12. “I get the white-dress princess fantasy, but I want you to look like, well, you.”

13. “I also want you to look hot.”

As my bride thumbed through magazines on our couch, I’d cringe at poufy confections that had so little to do with what had attracted me to her when we first met at a Brooklyn bar: her black-leather-jacket swagger, her hips in tight jeans. I worried that on our wedding day, she might look less like the woman I love—and more like a sparkling cloud of sequins and white satin. But when I saw her step into the aisle, I reeled with the feeling I’d had that first night as I noticed the way her elegant, simple gown hugged her hips, much like those jeans.

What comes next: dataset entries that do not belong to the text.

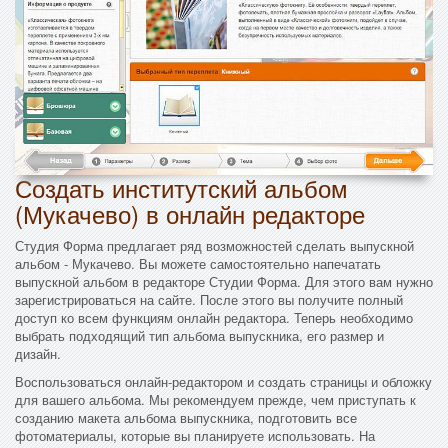
Создать институтский альбом
(Мукачево) в онлайн редакторе
Студия Форма предлагает ряд возможностей сделать выпускной
альбом - Мукачево. Вы можете самостоятельно напечатать
выпускной альбом в редакторе Студии Форма. Для этого вам нужно
зарегистрироваться на сайте. После этого вы получите полный
доступ ко всем функциям онлайн редактора. Теперь необходимо
выбрать подходящий тип альбома выпускника, его размер и
дизайн.
Воспользоваться онлайн-редактором и создать страницы и обложку
для вашего альбома. Мы рекомендуем прежде, чем приступать к
созданию макета альбома выпускника, подготовить все
фотоматериалы, которые вы планируете использовать. На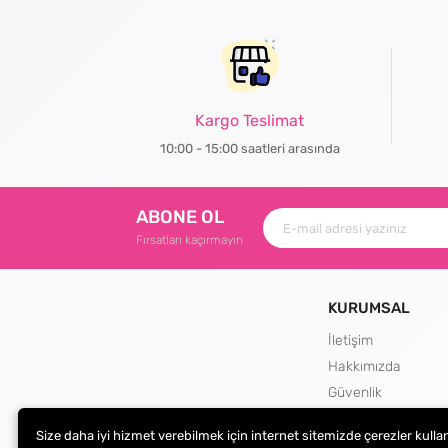
Kargo Teslimat
10:00 - 15:00 saatleri arasında
ABONE OL
Fırsatları kaçırmayın
KURUMSAL
İletişim
Hakkımızda
Güvenlik
Teslimat ve İade Şa
Size daha iyi hizmet verebilmek için internet sitemizde çerezler kulla
Kargo Seçenekleri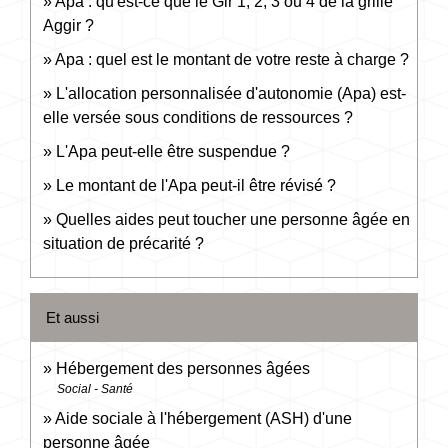
Apa : qu'est-ce que le Gir 1, 2, 3 ou 4 de la grille
Aggir ?
Apa : quel est le montant de votre reste à charge ?
L'allocation personnalisée d'autonomie (Apa) est-
elle versée sous conditions de ressources ?
L'Apa peut-elle être suspendue ?
Le montant de l'Apa peut-il être révisé ?
Quelles aides peut toucher une personne âgée en
situation de précarité ?
Et aussi
Hébergement des personnes âgées
Social - Santé
Aide sociale à l'hébergement (ASH) d'une
personne âgée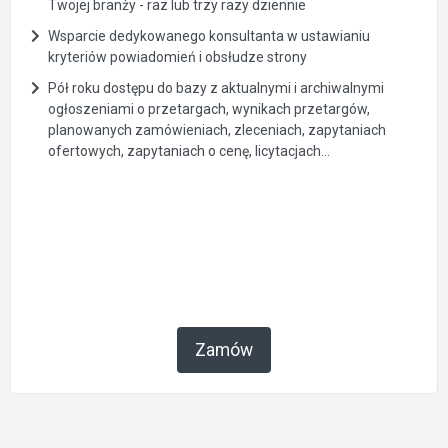
Twojej branży - raz lub trzy razy dziennie
Wsparcie dedykowanego konsultanta w ustawianiu
kryteriów powiadomień i obsłudze strony
Pół roku dostępu do bazy z aktualnymi i archiwalnymi
ogłoszeniami o przetargach, wynikach przetargów,
planowanych zamówieniach, zleceniach, zapytaniach
ofertowych, zapytaniach o cenę, licytacjach...
Zamów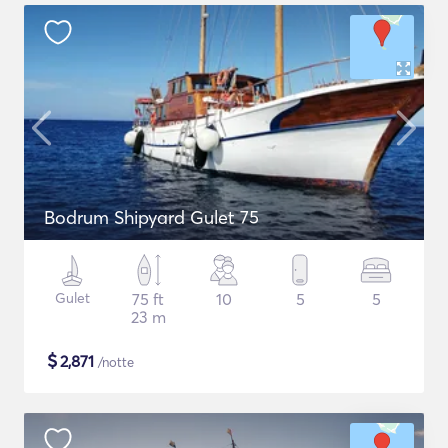
Bodrum Shipyard Gulet 75
Gulet
75 ft
10
5
5
23 m
$
2,871
/notte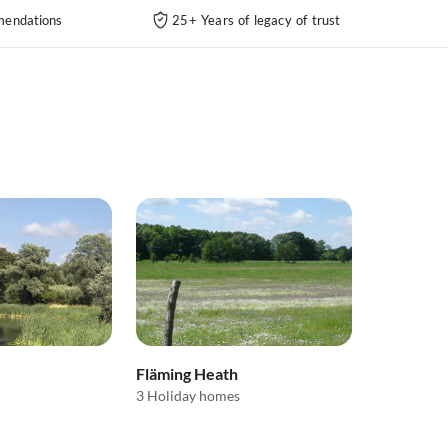
endations
25+ Years of legacy of trust
Fläming Heath
3 Holiday homes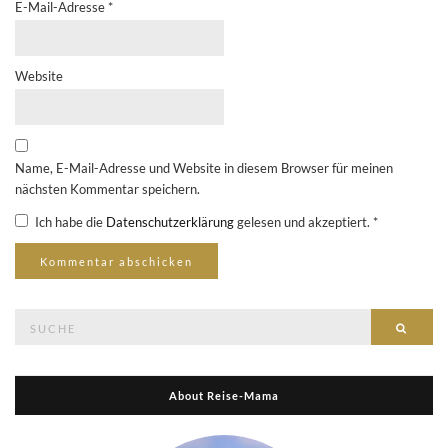
E-Mail-Adresse
*
Website
Name, E-Mail-Adresse und Website in diesem Browser für meinen
nächsten Kommentar speichern.
Ich habe die
Datenschutzerklärung
gelesen und akzeptiert.
*
Suche
Suche
nach:
About Reise-Mama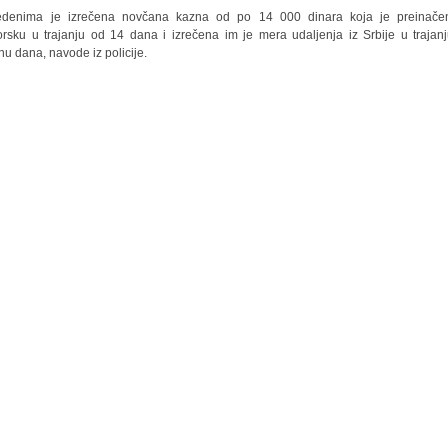
vedenima je izrečena novčana kazna od po 14 000 dinara koja je preinače
orsku u trajanju od 14 dana i izrečena im je mera udaljenja iz Srbije u trajan
nu dana, navode iz policije.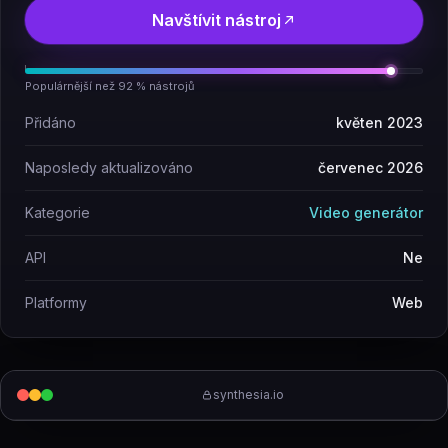
Navštívit nástroj
Populárnější než 92 % nástrojů
Přidáno
květen 2023
Naposledy aktualizováno
červenec 2026
Kategorie
Video generátor
API
Ne
Platformy
Web
synthesia.io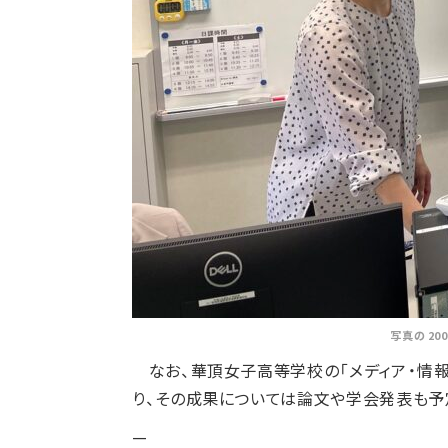
写真の 2
なお、華頂女子高等学校の「メディア・情報演
り、その成果については論文や学会発表も予
—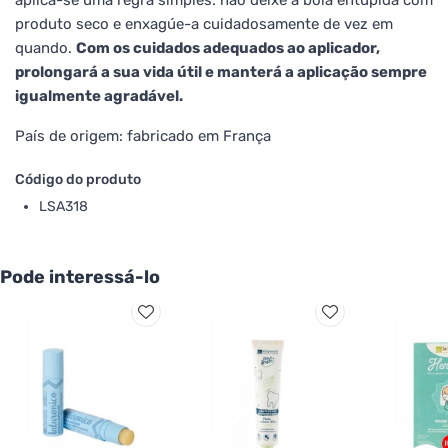
produto seco e enxagúe-a cuidadosamente de vez em
quando.
Com os cuidados adequados ao aplicador,
prolongará a sua vida útil e manterá a aplicação sempre
igualmente agradável.
País de origem: fabricado em França
Código do produto
LSA318
Pode interessá-lo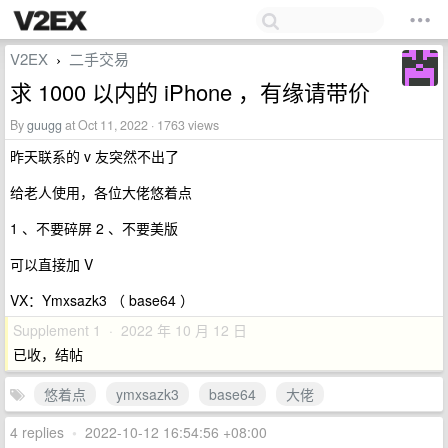
V2EX
二手交易
›
求 1000 以内的 iPhone ，有缘请带价
By
guugg
at Oct 11, 2022 · 1763 views
昨天联系的 v 友突然不出了
给老人使用，各位大佬悠着点
1 、不要碎屏 2 、不要美版
可以直接加 V
VX：Ymxsazk3 （ base64 ）
Supplement 1 · 2022 年 10 月 12 日
已收，结帖
悠着点
ymxsazk3
base64
大佬
4 replies
•
2022-10-12 16:54:56 +08:00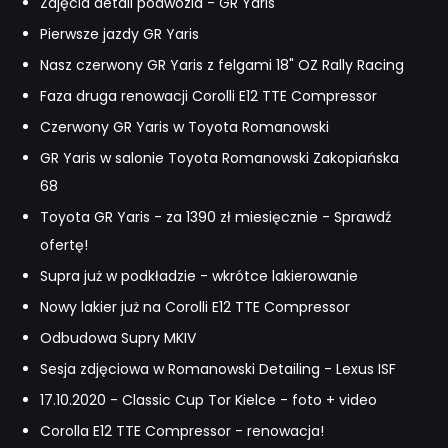
Zdjęcia detali podwozia - GR Yaris
Pierwsze jazdy GR Yaris
Nasz czerwony GR Yaris z felgami 18" OZ Rally Racing
Faza druga renowacji Corolli E12 TTE Compressor
Czerwony GR Yaris w Toyota Romanowski
GR Yaris w salonie Toyota Romanowski Zakopiańska
68
Toyota GR Yaris - za 1390 zł miesięcznie - Sprawdź
ofertę!
Supra już w podkładzie - wkrótce lakierowanie
Nowy lakier już na Corolli E12 TTE Compressor
Odbudowa Supry MKIV
Sesja zdjęciowa w Romanowski Detailing - Lexus ISF
17.10.2020 - Classic Cup Tor Kielce - foto + video
Corolla E12 TTE Compressor - renowacja!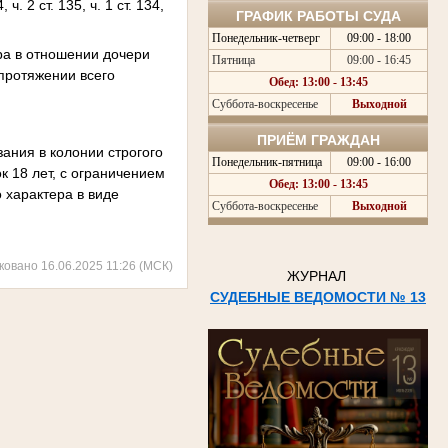
ч. 2 ст. 135, ч. 1 ст. 134,
ГРАФИК РАБОТЫ СУДА
Понедельник-четверг
09:00 - 18:00
ра в отношении дочери
Пятница
09:00 - 16:45
протяжении всего
Обед: 13:00 - 13:45
Суббота-воскресенье
Выходной
ПРИЁМ ГРАЖДАН
ания в колонии строгого
Понедельник-пятница
09:00 - 16:00
к 18 лет, с ограничением
Обед: 13:00 - 13:45
 характера в виде
Суббота-воскресенье
Выходной
ковано 16.06.2025 11:26 (МСК)
ЖУРНАЛ
СУДЕБНЫЕ ВЕДОМОСТИ № 13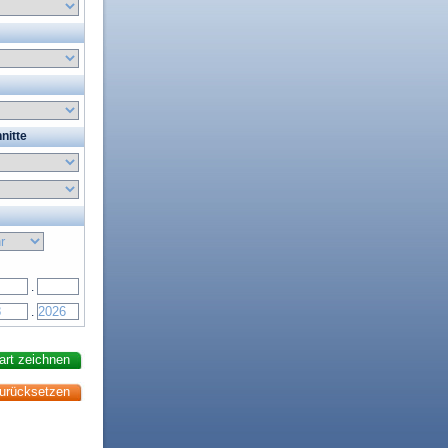
nitte
.
.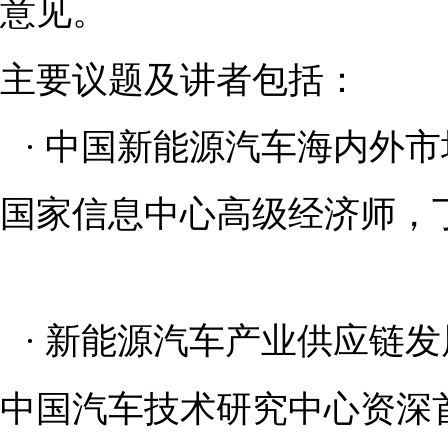
意见。
主要议题及讲者包括：
·
中国新能源汽车海内外市
国家信息中心高级经济师，
·
新能源汽车产业供应链发
中国汽车技术研究中心资深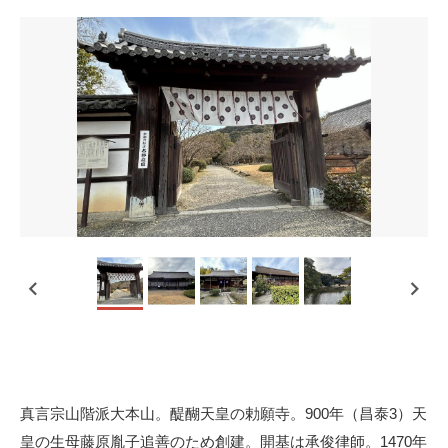
真言宗山階派大本山。醍醐天皇の勅願寺。900年（昌泰3）天
皇の生母藤原胤子追善のため創建。開基は承俊律師。1470年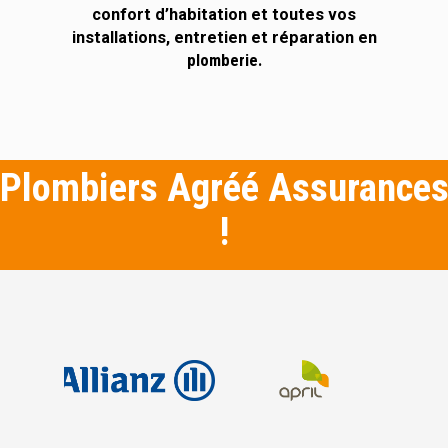
confort d’habitation et toutes vos
installations, entretien et réparation en
plomberie.
Plombiers Agréé Assurance
!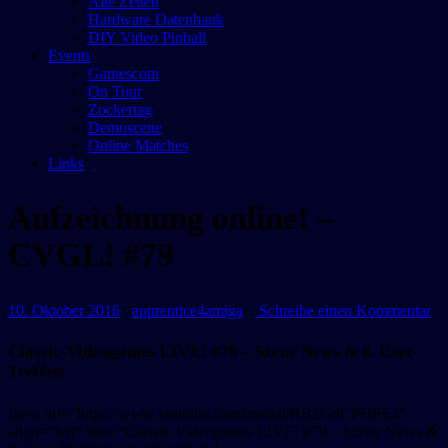
Alte Zeiten
Hardware Datenbank
DIY Video Pinball
Events
Gamescom
On Tour
Zockertag
Demoscene
Online Matches
Links
Aufzeichnung online! –
CVGL! #79
Datum:
Autor:
zu
10. Oktober 2016
apprentice4amiga
Schreibe einen Kommentar
Au
on
Classic-Videogames LIVE! #79 – Szene News & 8. User-
–
Treffen
C
#7
[arve url=“https://www.youtube.com/embed/RB2GdCPHFE4″
align=“left“ title=“Classic-Videogames LIVE! #79 – Szene News &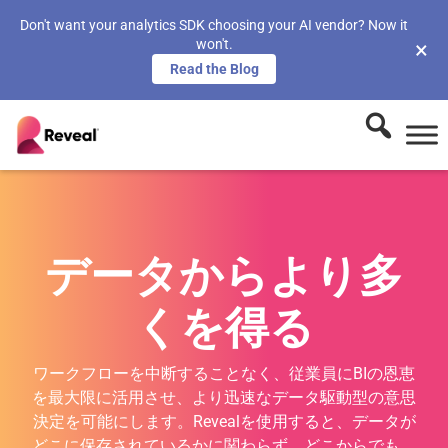
Don't want your analytics SDK choosing your AI vendor? Now it
won't.
×
Read the Blog
データからより多
くを得る
ワークフローを中断することなく、従業員にBIの恩恵
を最大限に活用させ、より迅速なデータ駆動型の意思
決定を可能にします。Revealを使用すると、データが
どこに保存されているかに関わらず、どこからでも、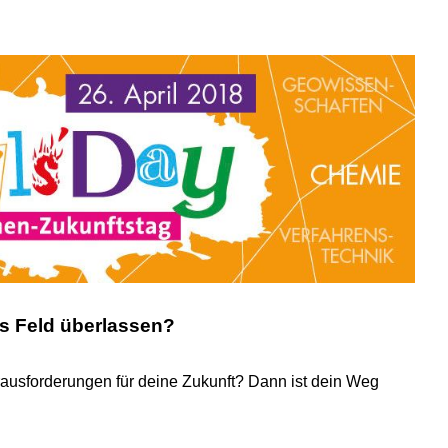
s Feld überlassen?
erausforderungen für deine Zukunft? Dann ist dein Weg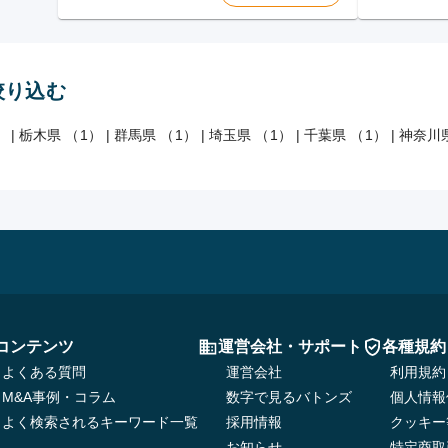
絞り込む
）
|
栃木県 （1）
|
群馬県 （1）
|
埼玉県 （1）
|
千葉県 （1）
|
神奈川県
コンテンツ
運営会社・サポート
各種規約
よくある質問
運営会社
利用規約
M&A事例・コラム
数字で見るバトンズ
個人情報
よく検索されるキーワード一覧
採用情報
クッキー
お知らせ
特定商取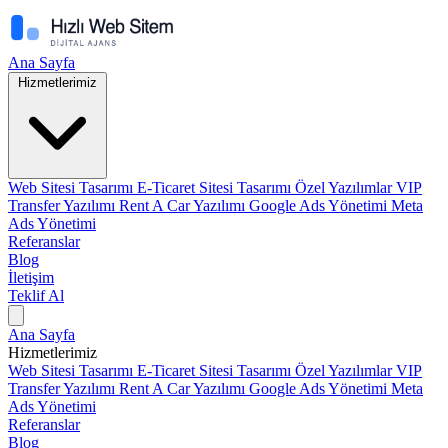
Ana Sayfa
Hizmetlerimiz
Web Sitesi Tasarımı
E-Ticaret Sitesi Tasarımı
Özel Yazılımlar
VIP
Transfer Yazılımı
Rent A Car Yazılımı
Google Ads Yönetimi
Meta
Ads Yönetimi
Referanslar
Blog
İletişim
Teklif Al
Ana Sayfa
Hizmetlerimiz
Web Sitesi Tasarımı
E-Ticaret Sitesi Tasarımı
Özel Yazılımlar
VIP
Transfer Yazılımı
Rent A Car Yazılımı
Google Ads Yönetimi
Meta
Ads Yönetimi
Referanslar
Blog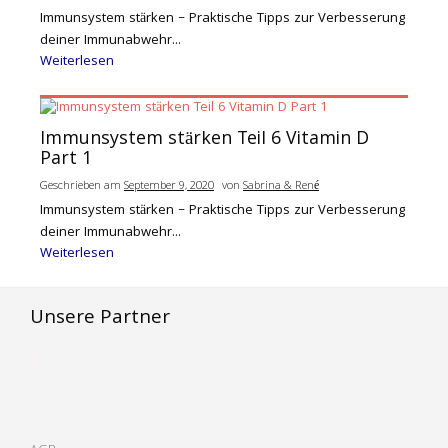
Immunsystem stärken – Praktische Tipps zur Verbesserung
deiner Immunabwehr...
Weiterlesen
Immunsystem stärken Teil 6 Vitamin D
Part 1
Geschrieben am
September 9, 2020
von
Sabrina & René
Immunsystem stärken – Praktische Tipps zur Verbesserung
deiner Immunabwehr...
Weiterlesen
Unsere Partner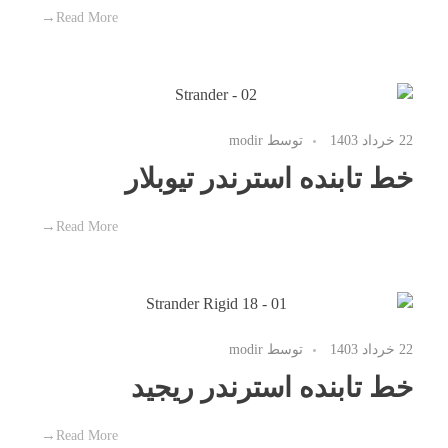
Read More
22 خرداد 1403
توسط
modir
خط تابنده استرندر تیوبلار
Read More
22 خرداد 1403
توسط
modir
خط تابنده استرندر ریجید
Read More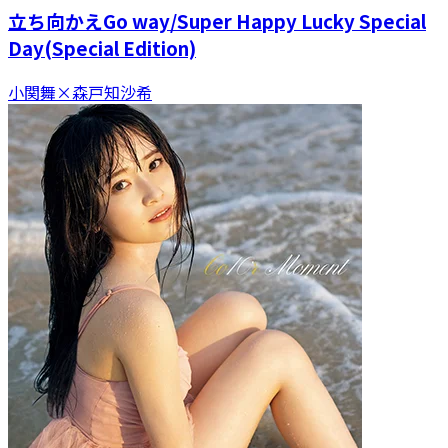
立ち向かえGo way/Super Happy Lucky Special
Day(Special Edition)
小関舞×森戸知沙希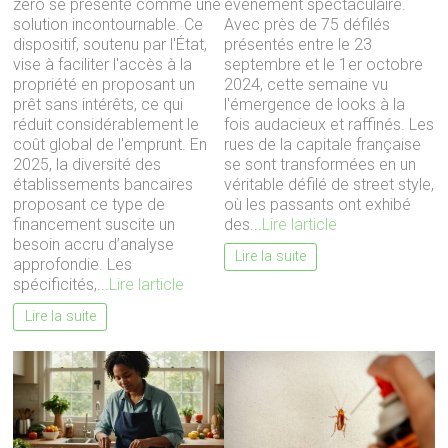
zéro se présente comme une
événement spectaculaire.
solution incontournable. Ce
Avec près de 75 défilés
dispositif, soutenu par l'État,
présentés entre le 23
vise à faciliter l'accès à la
septembre et le 1er octobre
propriété en proposant un
2024, cette semaine vu
prêt sans intérêts, ce qui
l'émergence de looks à la
réduit considérablement le
fois audacieux et raffinés. Les
coût global de l'emprunt. En
rues de la capitale française
2025, la diversité des
se sont transformées en un
établissements bancaires
véritable défilé de street style,
proposant ce type de
où les passants ont exhibé
financement suscite un
des...
Lire larticle
besoin accru d’analyse
Lire la suite
approfondie. Les
spécificités,...
Lire larticle
Lire la suite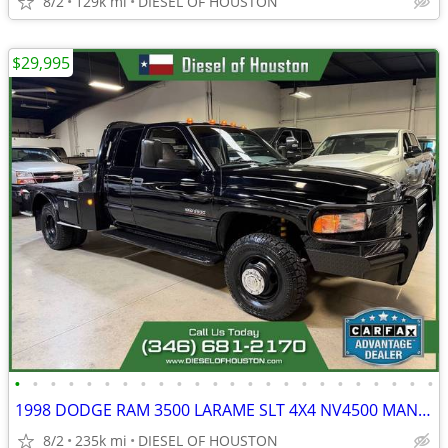
8/2
129k mi
DIESEL OF HOUSTON
$29,995
•
•
•
•
•
•
•
•
•
•
•
•
•
•
•
•
•
•
•
•
•
•
•
•
1998 DODGE RAM 3500 LARAME SLT 4X4 NV4500 MANUAL 24V CUMMINS DIESEL
8/2
235k mi
DIESEL OF HOUSTON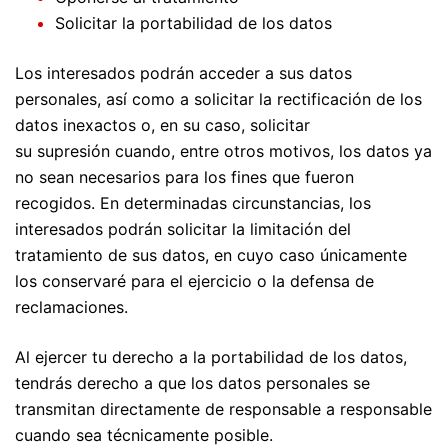
Solicitar la portabilidad de los datos
Los interesados podrán acceder a sus datos
personales, así como a solicitar la rectificación de los
datos inexactos o, en su caso, solicitar
su supresión cuando, entre otros motivos, los datos ya
no sean necesarios para los fines que fueron
recogidos. En determinadas circunstancias, los
interesados podrán solicitar la limitación del
tratamiento de sus datos, en cuyo caso únicamente
los conservaré para el ejercicio o la defensa de
reclamaciones.
Al ejercer tu derecho a la portabilidad de los datos,
tendrás derecho a que los datos personales se
transmitan directamente de responsable a responsable
cuando sea técnicamente posible.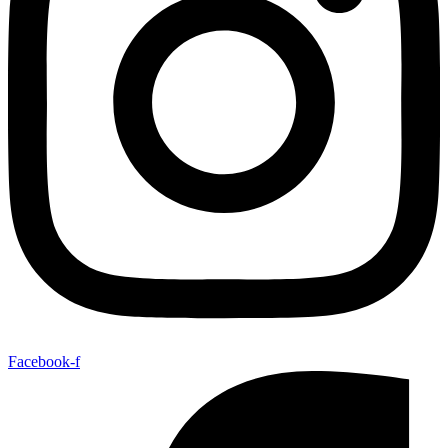
Facebook-f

Her wedding dress wasn’t just pretty; it was hot.

Bride and Groom Cut Cake
Photo by Polina Vinogradova

14. “I want to look hot too.”

It’s not only the pocket-square-obsessed peacock grooms who want to look good in a suit or tux. He knows all eyes will be on the bride—but he wants to feel like he belongs next to her. And he wants you to think that he looks good. Help him navigate his way to dapper by gently steering him with positive comments like “That suit is gorgeous on you, and it would be even sexier if you had it tailored.”

15. “I’m afraid of becoming a cliché.”

Leading up to the wedding, some of his idiot friends are going to make dumb, retrograde jokes about how his life is over: no more sex, no more excitement. He’s going to laugh them off. He knows they’re wrong; he’s excited to marry you. He wants to be a husband—just not the lame sitcom version of one. To that end, plan a few hot nights before the wedding. This will help ease his mind—and yours.

16. “This is really happening.”

As you walk down the aisle, his internal monologue will go something like “Wow, she looks gorgeous” to “Keep it together, don’t cry” to “I am so hungry” to “I do. A thousand times I do.”

Photo by Olivia Rae James

17. “I’m bummed the wedding is over.”

Your groom might gripe over the hassles of planning with an occasional “I can’t wait till this is over.” But when it is, he will feel something unexpected: sadness. He’ll miss the weekend venue tours, the calls from old friends, even the arguments that, in the end, brought you closer. He’ll truly wish the party never ended. That said, he will likely never want to get married again. Because he loves you. (And also because weddings are a lot of work.)